Passer du diagnostic de la crise aux solutions. Dans un rapport publié ce mercredi, l’Institut pour l’environnement et la sécurité humaine de l’Université des Nations unies (UNU-EHS) – un groupe de réflexion académique de l’ONU basé au Japon –, identifie cinq leviers de changement pour un «monde plus durable». Questionner notre rapport aux déchets, se reconnecter avec la nature… ces mesures clés sont censées répondre aux multiples défis de l’humanité, tels que l’aggravation des inégalités, le changement climatique, la perte de biodiversité ou encore la pollution.
Il y a un an, la même université publiait un rapport, dans lequel elle alertait sur l’existence de six grands risques interconnectés, capables de faire basculer le bon fonctionnement de la planète, avec l’accélération des extinctions ou l’épuisement des eaux souterraines, par exemple. «Avec ce nouveau rapport, nous avons voulu apporter une note d’optimisme, montrer qu’il est possible d’avancer vers un monde meilleur», expliquent Caitlyn Eberle et Irmak Karakislak, coautrices de l’étude.

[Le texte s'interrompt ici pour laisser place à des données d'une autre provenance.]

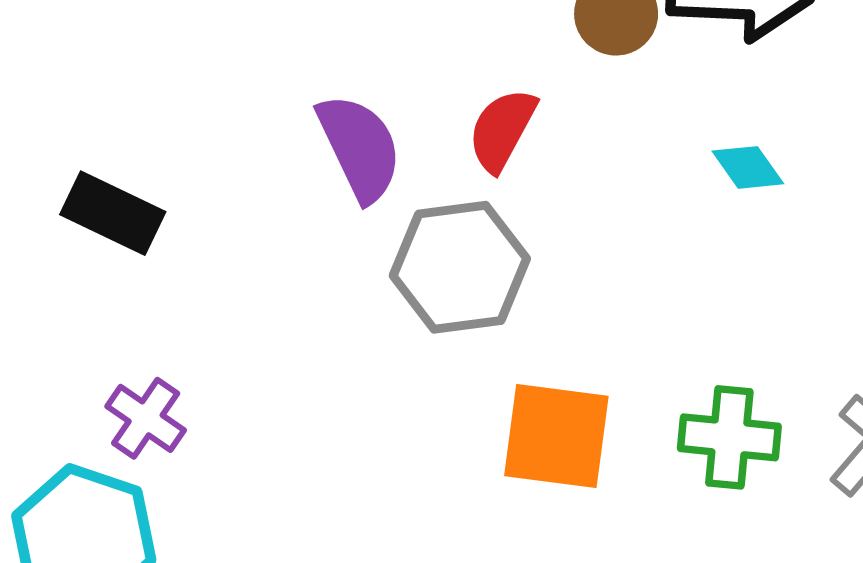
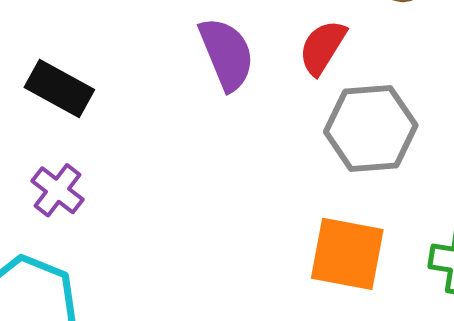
gray hexagon: (460, 267) -> (371, 129), moved
purple cross: (146, 418) -> (58, 190), moved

Prendre les problèmes «à la racine». C’est l’objectif de ce travail, qui part du principe qu’un bon nombre de solutions déjà mises en place sont des «correctifs de surface». «Depuis des années, les scientifiques nous mettent en garde contre les dommages que nous causons à notre planète et nous expliquent comment y mettre un terme. Mais nous ne prenons pas de mesures significatives», affirme le professeur Shen Xiaomeng, directeur de l’UNU-EHS, en préambule. Il s’agirait, par la mise en place de ces mesures clés, de remettre en question les structures de la société et les mentalités.
Quels sont ces leviers ? De quelles expériences pouvons-nous nous inspirer pour mieux les actionner ? Vert en a dressé la liste, pour mieux comprendre.
Mieux gérer nos déchets, comme dans la ville de Kamikatsu, au Japon
Le modèle visant à produire, acheter, puis jeter n’est pas compatible avec un monde durable, rappellent les auteur·es de l’étude. Ce modèle génère deux milliards de tonnes de déchets ménagers par an et suffirait à remplir «une ligne de conteneurs maritimes faisant vingt-cinq fois le tour de l’équateur». Elles et ils appellent donc à repenser le concept même de déchet, et à bifurquer vers une économie circulaire qui privilégie la réparation et la réutilisation.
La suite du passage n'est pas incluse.